Stored dataset items:

══════

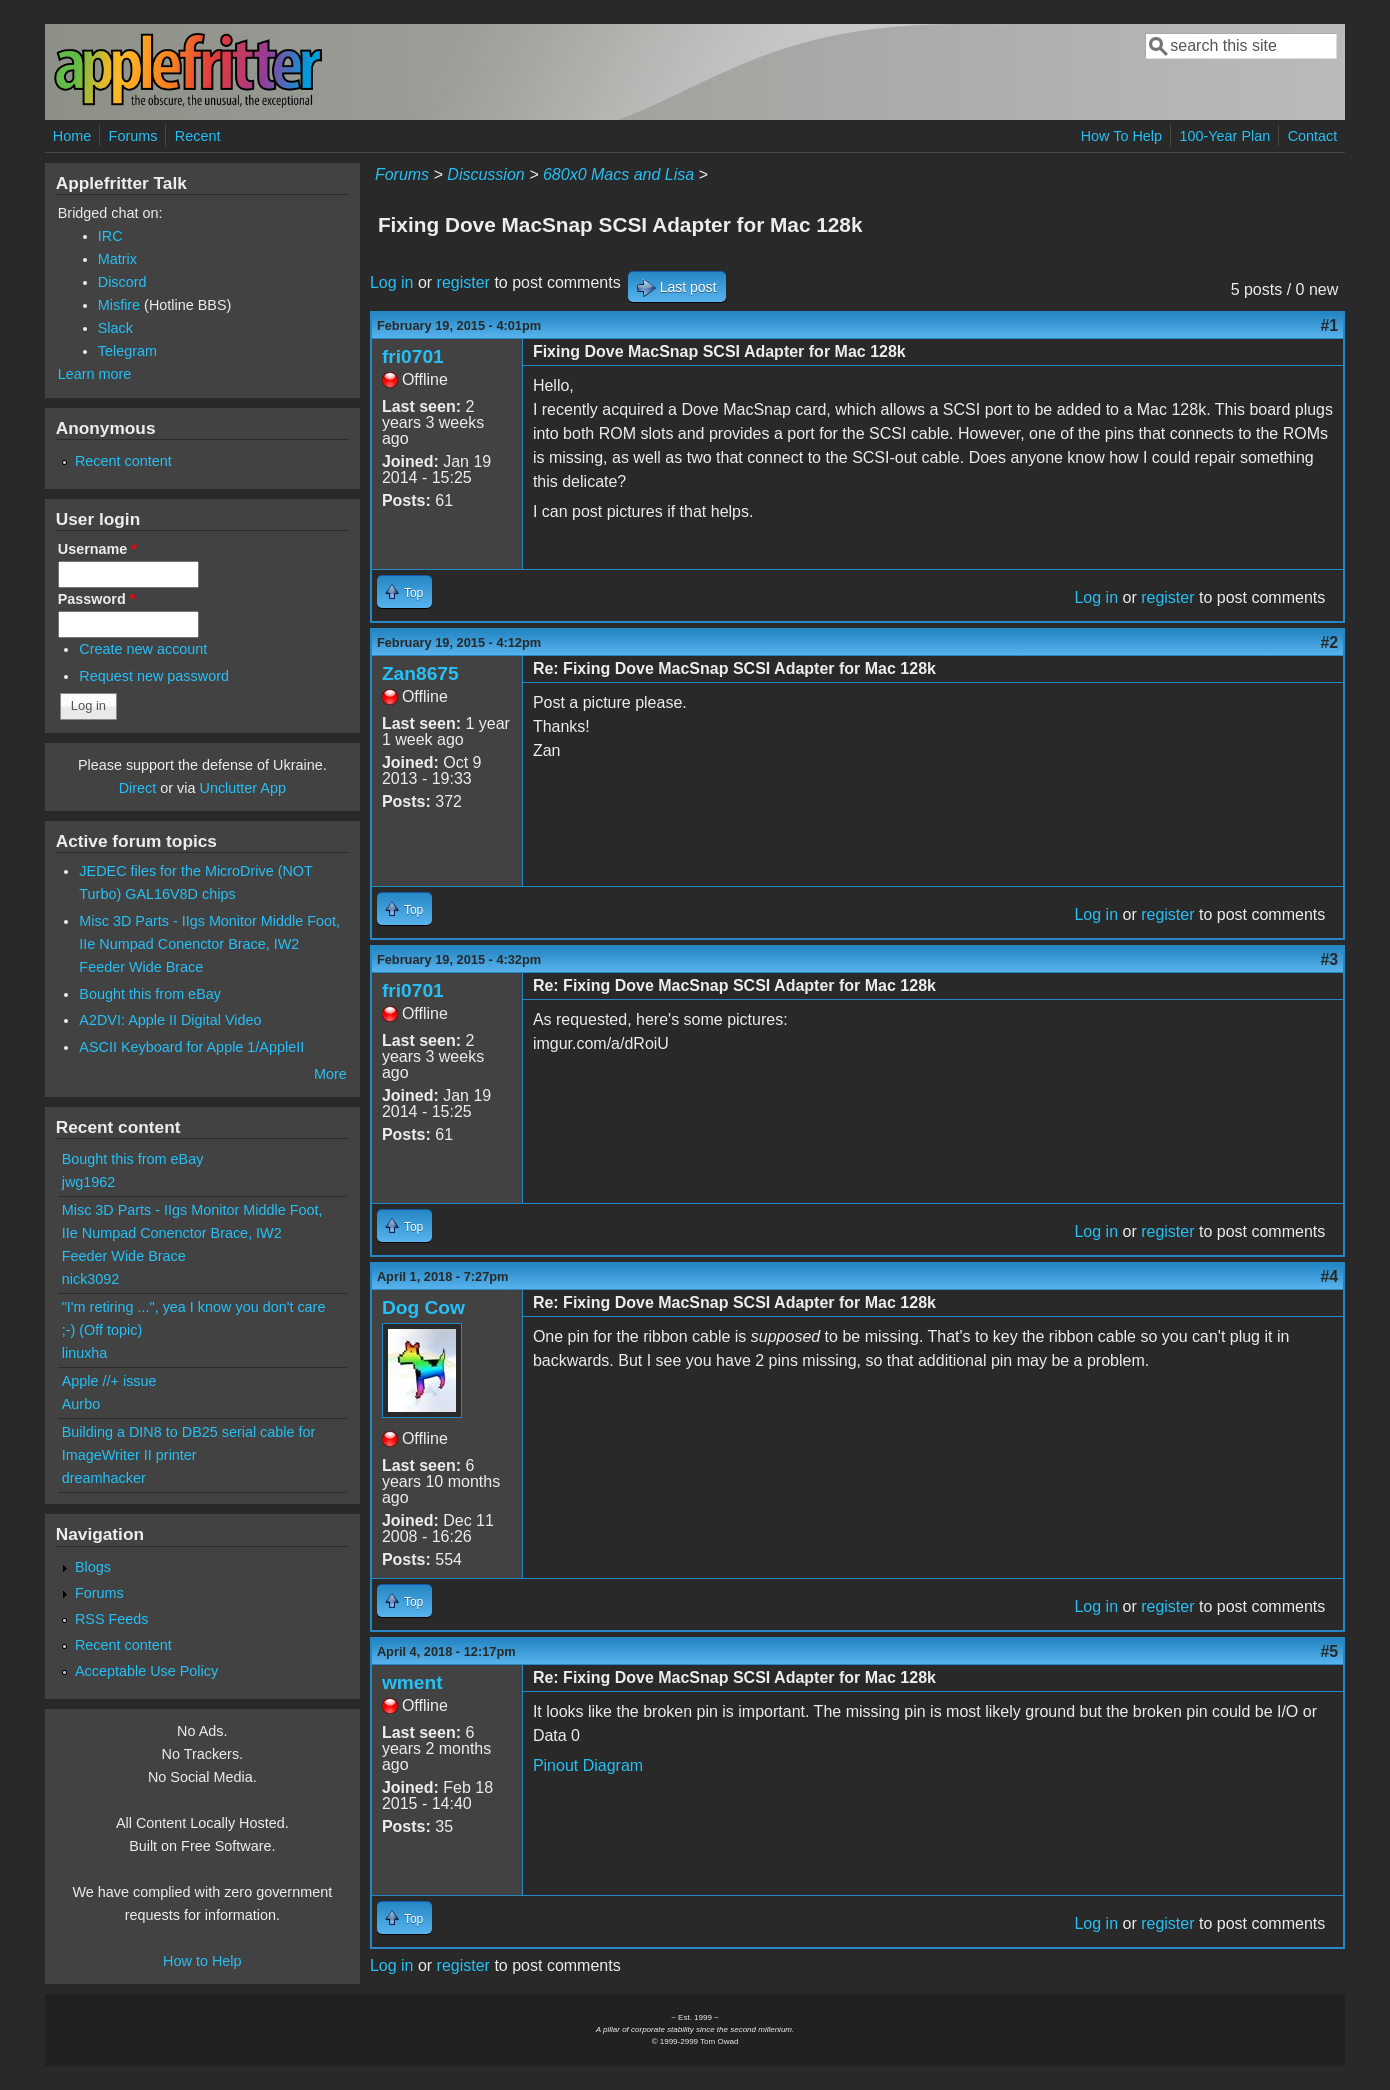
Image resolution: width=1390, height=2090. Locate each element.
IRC (110, 236)
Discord (122, 282)
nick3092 (91, 1279)
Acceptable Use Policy (146, 1671)
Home (72, 136)
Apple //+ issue (109, 1381)
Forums (133, 136)
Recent (198, 136)
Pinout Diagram (588, 1765)
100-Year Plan (1225, 136)
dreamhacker (104, 1478)
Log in (392, 282)
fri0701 (413, 356)
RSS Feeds (112, 1619)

══════

What is being asked:
Type out each line of the records above exactly, skipping any pictures.

Output of the exercise:
Image resolution: width=1390, height=2090. Locate each element.
IRC (110, 236)
Discord (122, 282)
nick3092 (91, 1279)
Acceptable Use Policy (146, 1671)
Home (72, 136)
Apple //+ issue (109, 1381)
Forums (133, 136)
Recent (198, 136)
Pinout Diagram (588, 1765)
100-Year Plan (1225, 136)
dreamhacker (104, 1478)
Log in (392, 282)
fri0701 (413, 356)
RSS Feeds (112, 1619)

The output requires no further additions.